Newsflash the second: The United States carried out horrific human rights abuses during this war.
So the focus of this film is really, really problematic given actual historical events.
(12)
Radius (2017), starring no one you've ever heard of.
IMDB summary: A man wakes up with no memory of who he is, and finds that everyone who comes within a certain distance of him suddenly dies.
Oh my, but this was bad!!! This is a film that, rather than try to provide any kind of explanation of what is happening (i.e. the weird events that have taken place), decides to throw in a plot twist that comes out of left field.
...Actually, the plot twist at the end doesn't come out of left field, it comes right out of another galaxy. It's that ridiculous (i.e. it turns out that the main character is a serial killer, which in no way explains the weird happenings in the film).
Don't waste your time with this crap, really.
(13)
Level 13 (2018), starring yet more people you've never heard of (and who might well regret agreeing to act in this thing...).
IMDB summary: In a highly regimented boarding school, a pair of students discover that things are not as they seem.
This summary could also have been written as, "Girls are being raised in a super restrictive boarding school in order to harvest their faces.

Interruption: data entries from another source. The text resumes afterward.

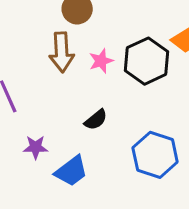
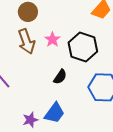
black hexagon: (146, 61) -> (83, 47), moved
purple star: (35, 147) -> (30, 120), moved

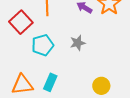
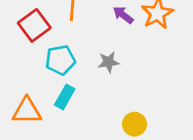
cyan rectangle: (50, 82) -> (65, 97), moved

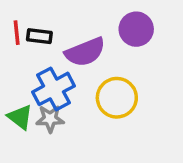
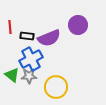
black rectangle: (39, 36) -> (27, 36), moved
yellow circle: (117, 98) -> (56, 87), moved

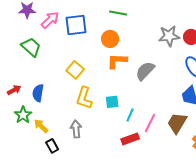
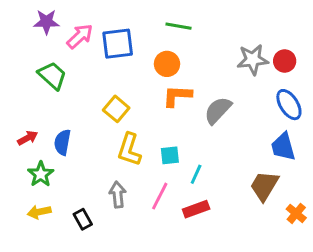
pink line: (150, 123) -> (160, 196), moved
yellow arrow: (41, 126) -> (39, 212), moved, turned -56

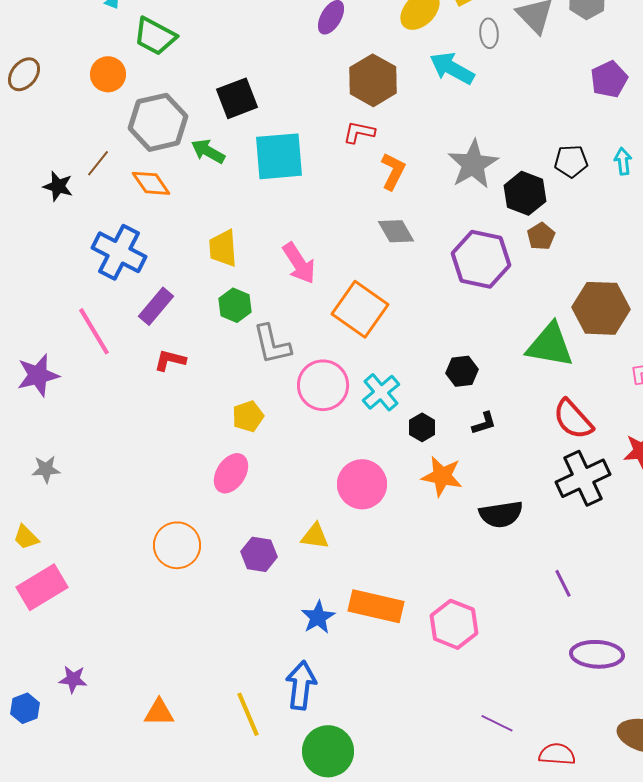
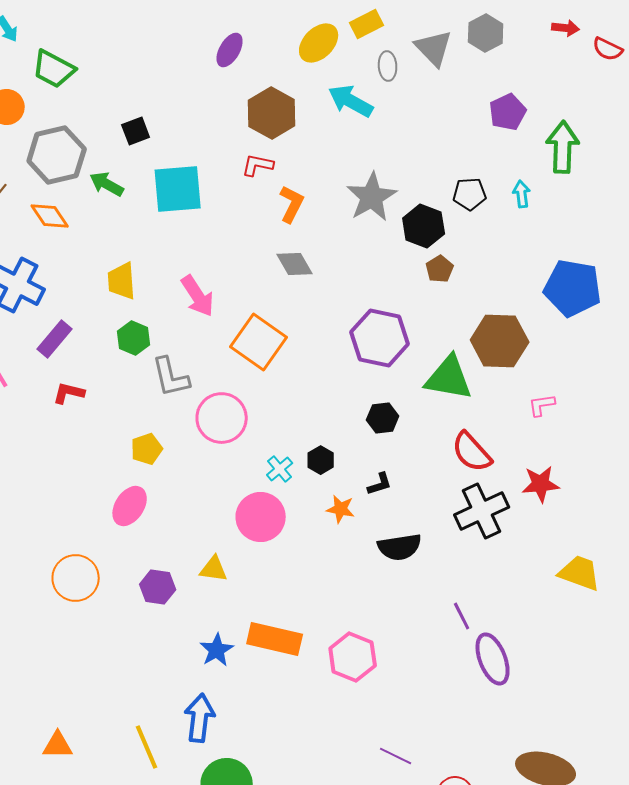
black square: (237, 98) -> (136, 131), size x0.7
purple hexagon: (481, 259) -> (380, 338), moved
black hexagon: (462, 371) -> (383, 418), moved
cyan cross: (381, 392) -> (280, 469), moved, size x0.7
black L-shape: (484, 423) -> (380, 484), moved
orange star: (442, 476) -> (341, 509), size x0.7
purple ellipse: (597, 654) -> (493, 659), moved, turned 66

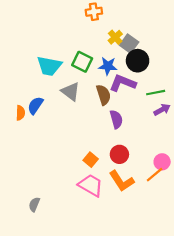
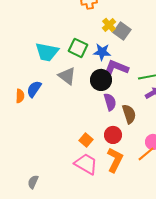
black circle: (138, 61) -> (101, 80), moved
brown semicircle: (103, 95) -> (129, 114), moved
orange L-shape: (122, 181) -> (115, 160), turned -120

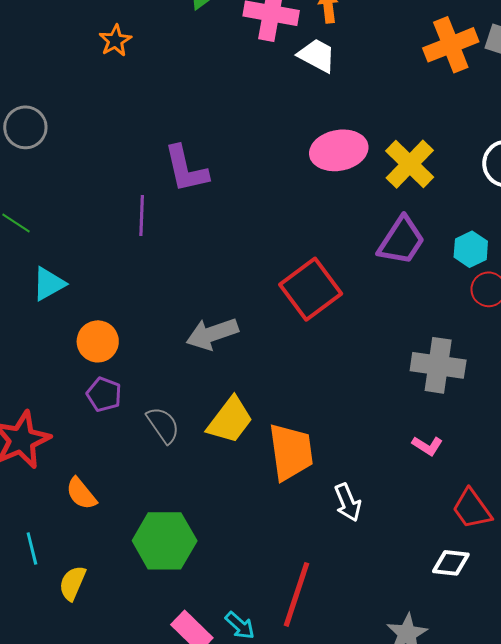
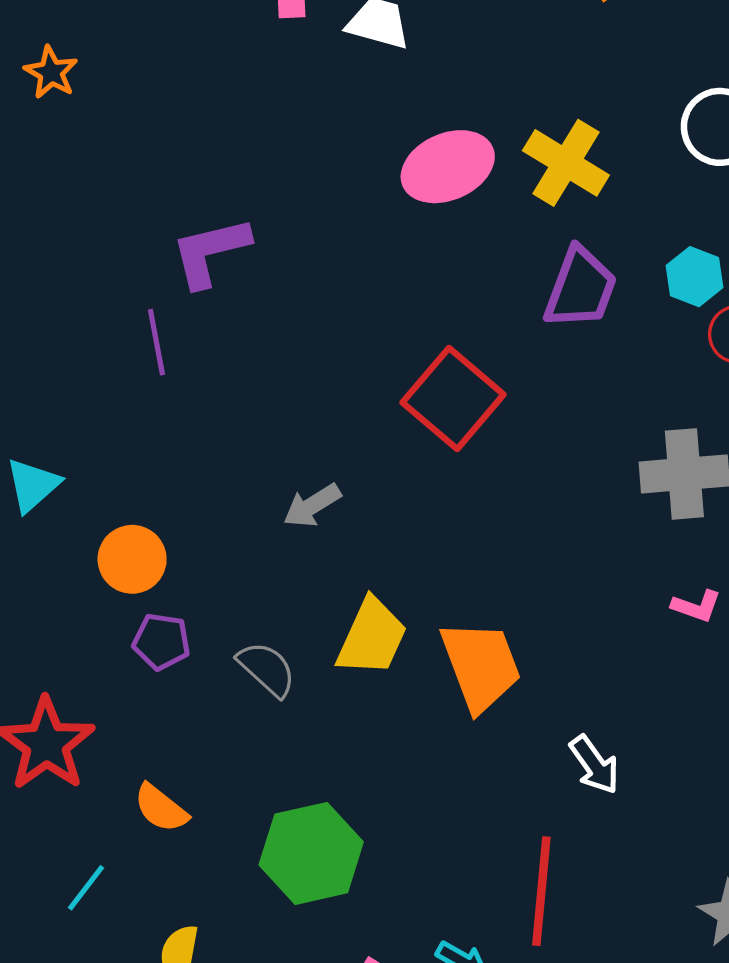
purple L-shape: (186, 169) -> (210, 252), turned 102
gray arrow: (212, 334) -> (312, 505), size x0.7
white arrow: (348, 502) -> (594, 765), moved
cyan line: (32, 549) -> (86, 888), moved, turned 64

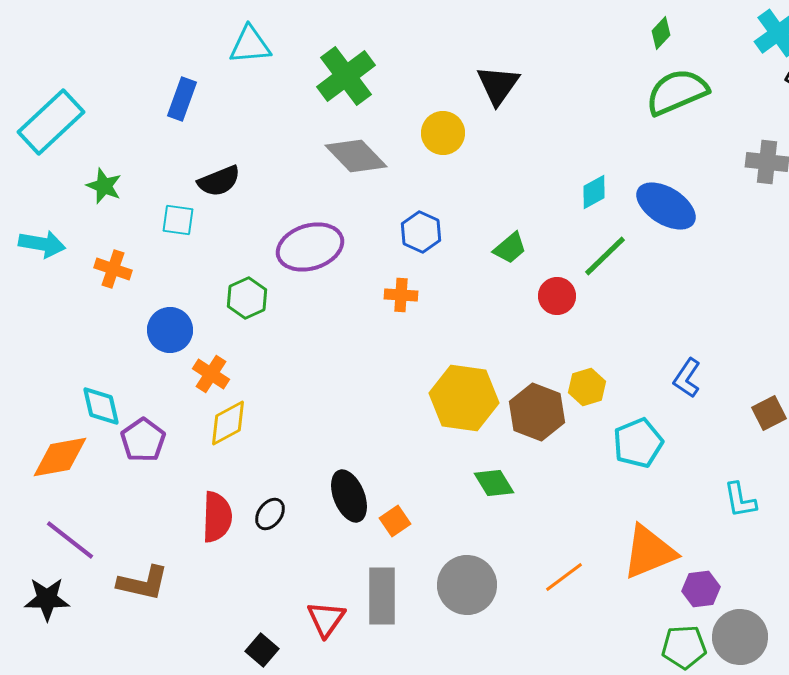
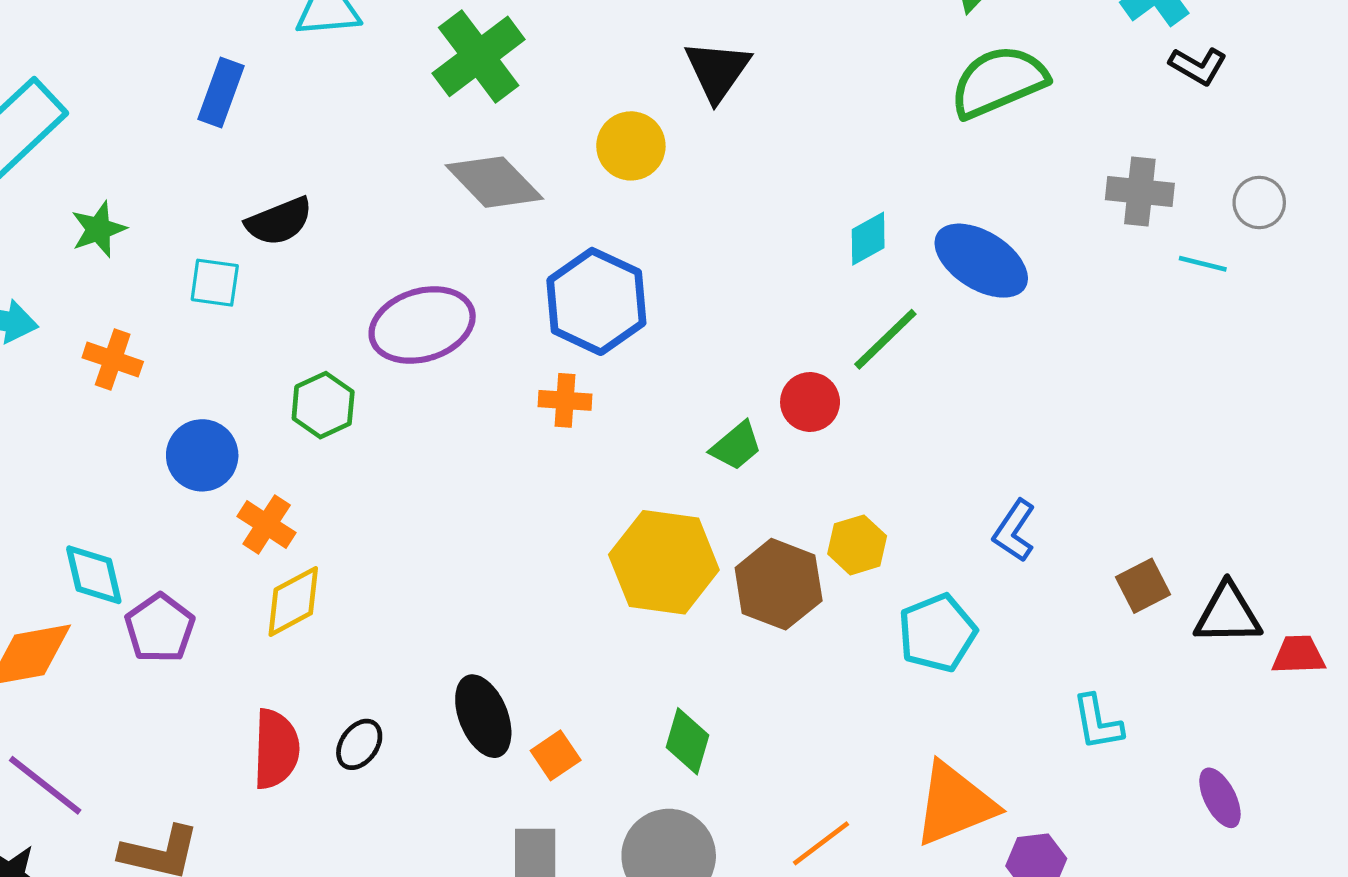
green star: (104, 186) -> (98, 229), turned 30
blue hexagon: (421, 232) -> (596, 301), size x1.6
green trapezoid: (510, 248) -> (736, 446), moved
green diamond: (494, 483) -> (688, 741), moved, turned 48

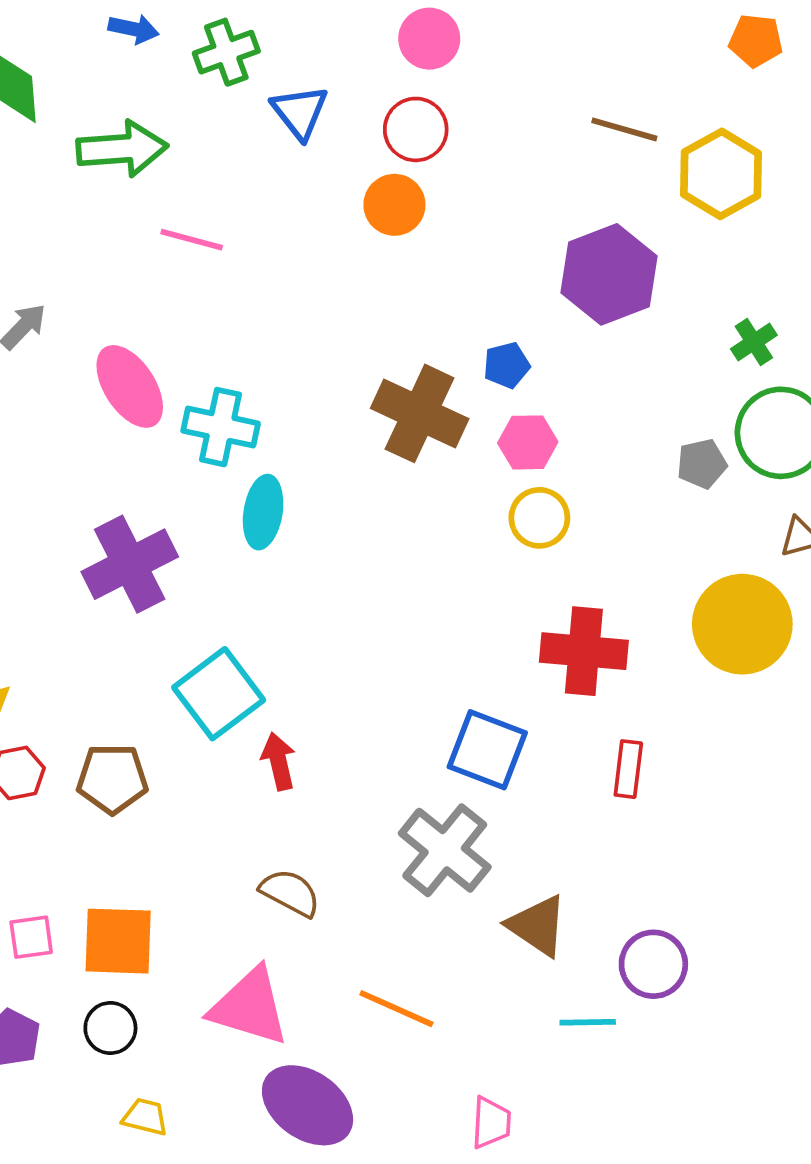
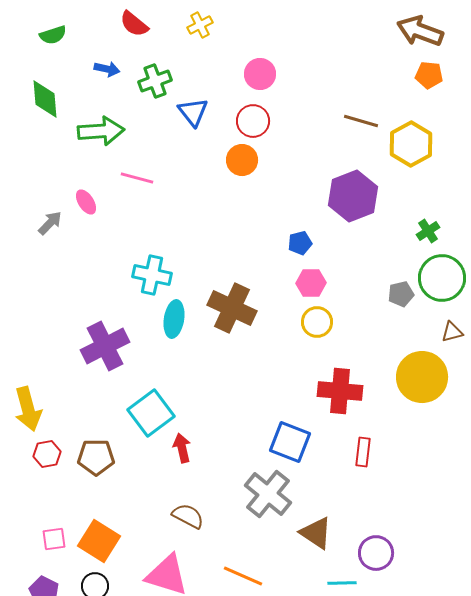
pink ellipse: (130, 386) -> (86, 202), moved, size x0.6
brown cross: (420, 413) -> (232, 308), moved
orange square: (118, 941) -> (99, 541), turned 30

Because this totes requires misogynistic scene after scene where the girls are taught to be pure & good, only to be sexually abused and murdered".
Good times!
(14)
Crouching Tiger, Hidden Dragon (2000), starring Yun-Fat Chow, Michelle Yeoh, Ziyi Zhang.
IMDB summary: A young Chinese warrior steals a sword from a famed swordsman and then escapes into a world of romantic adventure with a mysterious man in the frontier of the nation.
Unfortunately, this film has the very great problem that it is all over the place and the story goes nowhere fast.
(15)
Bird Box (2018), starring Sandra Bullock, Trevante Rhodes, John Malkovich.
IMDB summary: Five years after an ominous unseen presence drives most of society to suicide, a mother and her two children make a desperate bid to reach safety.
What is a shame is that there were several good actors in this. The film just makes no sense: *something* makes people crazy and drives them to suicide. What this something is, is NEVER explained (frustrating!). All we ever find out is that it has to do with being able see (i.e. so the characters spend most of the movie covering their eyes). Yippee. Dumb.
Also, the film seems to hint (but, like everything else, never CONFIRMS or EXPLAINS) that pregnancy provides some kind of protection.
Hey script writers and film makers: if you can't be bothered to give a damn about your story and movie, why should we? Ugh.